13 Onu kutsal bir yerde yemelisiniz. Çünkü RAB için yakılan sunulardan senin ve oğullarının payıdır bu. Bana böyle buyruk verildi.
14 Sallamalık döşle bağış olarak sunulan budu ise oğulların ve kızlarınla birlikte temiz bir yerde yemelisin. Çünkü bunlar İsrail halkının sunduğu esenlik kurbanlarından senin ve çocuklarının payı olarak ayrıldı. Bağış olarak sunulan butla sallamalık döşü, yakılacak sunu yağlarıyla birlikte getirip RABbin önünde sallamalık sunu olarak sunacaklar. RABbin buyruğu uyarınca bunlar sonsuza dek senin ve çocuklarının payı olacak.››
16 Musa günah sunusu olarak sunulacak tekeyi soruşturdu, yakılmış olduğunu öğrenince, Harunun sağ kalan oğulları Elazarla İtamara çok öfkelendi, ‹‹Neden günah sunusunu kutsal bir yerde yemediniz?›› diye sordu, ‹‹O çok kutsaldır. Topluluğun suçunu üstlenmesi ve günahlarını bağışlatmanız için RAB onu size vermişti.
18 Tekenin kanı kutsal çadıra getirilmemiş. Buyurduğum gibi tekeyi kesinlikle kutsal yerde yemeniz gerekirdi.››
19 Harun, ‹‹Halk bugün RABbe günah sunusu ve yakmalık sunu sundu›› diye yanıtladı, ‹‹Benim başıma ise bunlar geldi. Günah sunusunu bugün yemiş olsaydım, RAB bundan hoşnut olur muydu?››
20 Musa yanıtı uygun buldu.
1 Ja Aaronin pojat Naadab ja Abihu ottivat kumpikin hiilipannunsa ja virittivät niihin tulen ja panivat suitsuketta sen päälle ja toivat vierasta tulta Herran eteen, vastoin hänen käskyänsä.

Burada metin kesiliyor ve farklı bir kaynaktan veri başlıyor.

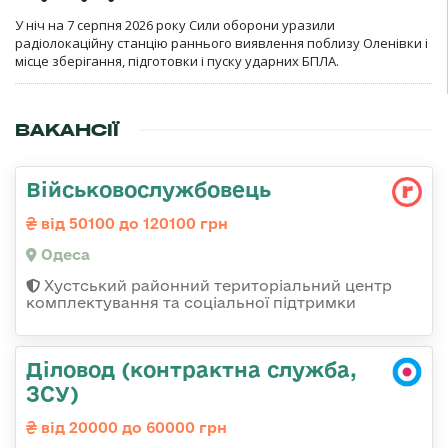
У ніч на 7 серпня 2026 року Сили оборони уразили
радіолокаційну станцію раннього виявлення поблизу Оленівки і
місце зберігання, підготовки і пуску ударних БПЛА.
ВАКАНСІЇ
Військовослужбовець
від 50100 до 120100 грн
Одеса
Хустський районний територіальний центр
комплектування та соціальної підтримки
Діловод (контрактна служба,
ЗСУ)
від 20000 до 60000 грн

2 Silloin lähti tuli Herran tyköä ja kulutti heidät, niin että he kuolivat Herran edessä.
5 Ja he astuivat esiin ja kantoivat heidät ihokkaineen leirin ulkopuolelle, niinkuin Mooses oli sanonut.
8 Ja Herra puhui Aaronille sanoen:
10 tehdäksenne erotuksen pyhän ja epäpyhän, saastaisen ja puhtaan välillä,
13 Ja syökää se pyhässä paikassa, sillä se on sinun osuutesi ja sinun poikiesi osuus Herran uhreista; niin on minulle käsky annettu.
14 Mutta heilutus-rintaliha ja anniksi annettu reisi syökää puhtaassa paikassa, sinä ja sinun poikasi ja tyttäresi sinun kanssasi; sillä ne ovat sinun osuudeksesi ja sinun poikiesi osuudeksi annetut israelilaisten yhteysuhriteuraista.
16 Ja Mooses tiedusteli syntiuhrikaurista, ja katso, se oli poltettu. Silloin hän vihastui Eleasariin ja Iitamariin, Aaronin eloon jääneihin poikiin, ja sanoi:
20 Kun Mooses sen kuuli, tyytyi hän siihen.